The most studied recombinant formats include tandem scFv, minibodies (using ‘knob into hole’ CH3 domains engineered to decrease homodimerization) or bispecific diabodies (Figure 2). The very compact structure of diabodies gives them attractive properties such as good tumour penetration, expression and solubility as well as enhanced stability. Although several preclinical studies have shown the efficiency of these molecules, no clinical trials have yet been reported (Fischer and Leger, 2007). Another format is the single-chain diabody where the two chains of the fragment are linked via an additional linker, thereby combining all domains in a single polypeptide (Figure 2). Several preclinical studies have demonstrated the potency of this format (Muller and Kontermann, 2007). All the described recombinant bsAbs rely on the use of flexible peptide linkers and although these linkers have obvious advantages in terms of antibody engineering, they also have some disadvantages due to their foreign nature, which leads to an unwanted immune response. Furthermore, their flexible nature makes linkers prone to proteolytic cleavage in serum, potentially leading to production issues, poor antibody stability, aggregation and increased immunogenicity (Fischer and Leger, 2007). dAbs can overcome these limitations as they do not require the use of two separate variable domains. Our laboratory has recently developed a format obtained by the direct fusion of two different llama dAbs to human CH1 and Cκ constant domains (Figure 2). The resulting linker-free molecule closely resembles a human Fab fragment but is capable of simultaneously binding to two different antigens, such as a tumour marker [e.g. carcinoembryonic antigen, (Baty et al., 2006)] and an activating receptor [e.g. CD16a (Behar et al., 2008)]. This new format and a bivalent bispecific derivative are currently being evaluated as a NK cell retargeting agent (see below).

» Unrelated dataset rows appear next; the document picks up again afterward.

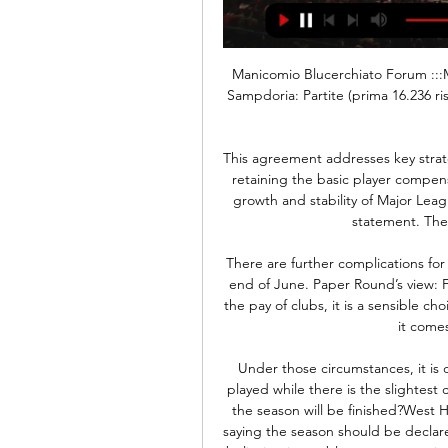
Manicomio Blucerchiato Forum :::MB::: Presente e passato della UC Sampdoria 1946 ::: Sampdoria: Partite (prima 16.236 risposte. Feralpisalò-Sampdoria (prepartita e diretta) 42 minuti fa ...

This agreement addresses key strategic priorities for the league and our players while also retaining the basic player compensation structure that has been the foundation for the growth and stability of Major League Soccer," MLS Commissioner Don Garber said in a statement. The current CBA had expired on Jan.

There are further complications for players who have their contract set to expire until the end of June. Paper Round’s view: For most players who wish to stay active and remain in the pay of clubs, it is a sensible choice to simply take a couple of months’ extension when it comes to their current contracts.

Under those circumstances, it is difficult to see the PFA being happy at games being played while there is the slightest chance of anyone at them being infected. Is it definite the season will be finished?West Ham managing director Karren Brady was derided for saying the season should be declared "null and void" in her newspaper column, with most believing it was blatant opportunism on behalf of a club perilously close to the relegation zone.

Feralpisalò-Sampdoria | Probabili formazioni, convocati e 23 ore fa — Dove vederla. Feralpisalò-Sampdoria sarà trasmessa in diretta su Sky Sport Calcio o, in alternativa, in streaming su Dazn e Sky Go.

So Temuri was not happy anyway and had the right hump. He came on and I headed the ball back across for him to score. I looked across and saw him going absolutely berserk. He got his top off, started booting the advertising hoardings and tried to take his boots off too. He was slightly different, hard as nails. We went paintballing on a team bonding session once and he was on the opposite side, he crept up behind Aaron Hughes, pushed him on the floor and was pinging him shouting, 'stay down, stay down'.

Atalanta weren’t also entirely comfortable defensively against Lazio earlier. In that game, they conceded twice in the opening 12 minutes but credit to their attack, they came back to win 3-2. Facing a Napoli side that has also done well since the resumption of football is therefore going to be a real challenge.

The 34-year-old Californian and her team mates sued the U. S. March for gender discrimination, arguing they had been paid less than the men's squad and were provided inferior working conditions. Mediation between the two parties fell apart in August, leaving a cloud over the team's Olympic preparations with a trial date in looming in May.

Sampdoria diretta gratis Streaming FeralpiSalò | Faith Group 4 ore fa — Feralpisalò – Sampdoria. 18:30. Modena – Cremonese. Abbonati a Dazn per vedere tutta la Serie B in diretta. Le partite di Venerdì 8 Marzo ...

England will also have the advantage of playing at home with all three games at Wembley, something Southgate was keen to accentuate. I'm never sure whether it's a good draw. We have played two of the teams before and for us to play at Wembley is something special. We are looking forward to the tournament," Southgate said.

Manchester United hope to bounce back from a crushing defeat in midweek with a victory against Norwich City in the Premier League this Saturday. The Red Devils are coming off the back of a battering from city rivals Manchester City in the League Cup on Tuesday night, the 3-1 scoreline not reflecting the dominance of the reigning Premier League champions.

Sampdoria News 24 - Ultime notizie e Calciomercato Sampdoria Sampdoria News, Calciomercato, Rosa giocatori e risultati della Sampdoria. Tutte le ultime notizie sui blucerchiati con aggiornamenti in tempo reale.

Posted at 59' Foul by Kirsty Linnett (Liverpool Women). BookingPosted at 58' Jennifer Beattie (Arsenal Women) is shown the yellow card for a bad foul. Posted at 58' Foul by Jennifer Beattie (Arsenal Women).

Bispecific antibodies have been used in various ways, the most exciting application being the possibility to simultaneously retarget effector cells of the immune system and stimulate them through the interaction with an activating receptor in order to achieve an efficient lysis of tumour cells. Effector cells include T-cells, activated via CD3, or NK cells, neutrophils and macrophages activated via FcγRIIIa,b and FcγRIIa (Fischer and Leger, 2007; Muller and Kontermann, 2007). T-cells have several advantages as they represent the majority of lymphocytes. They are also known to be very motile, and infiltration of T-cells inside tumours has been frequently described. The major drawback of T-cell-based therapy is the requirement for co-signalling through interaction between CD28 and ligands such as B7 for full activation. Consequently, most studies are using either pre-activated T-cells in ex vivo settings, or a combination therapy using a bsAb together with an anti-CD28 mAb. The only exception to this rule is the bispecific T-cell engager format from Micromet AG (Munich, Germany) (Wolf et al., 2005). These molecules are made by the fusion of an anti-CD3 scFv with a tumour-specific scFv such as an anti-CD19 via a short peptide linker (five amino acids). They are capable of retargeting patients T-cells and lead to potent lysis in the absence of co-stimulation. Although not clearly demonstrated, the short distance between the two binding sites of these bispecific molecules might lead to a very efficient establishment of lytic synapses, bypassing the need for CD28 activation (Wolf et al., 2005). One of these molecules, MT103 is giving very encouraging results in clinical trials, including complete remissions, for the treatment of non-Hodgkin's lymphoma. Another bispecific T-cell engager format, MT110 (anti-CD3 x anti-EpCAM) is also being tested at the moment against colorectal cancers (Amann et al., 2008).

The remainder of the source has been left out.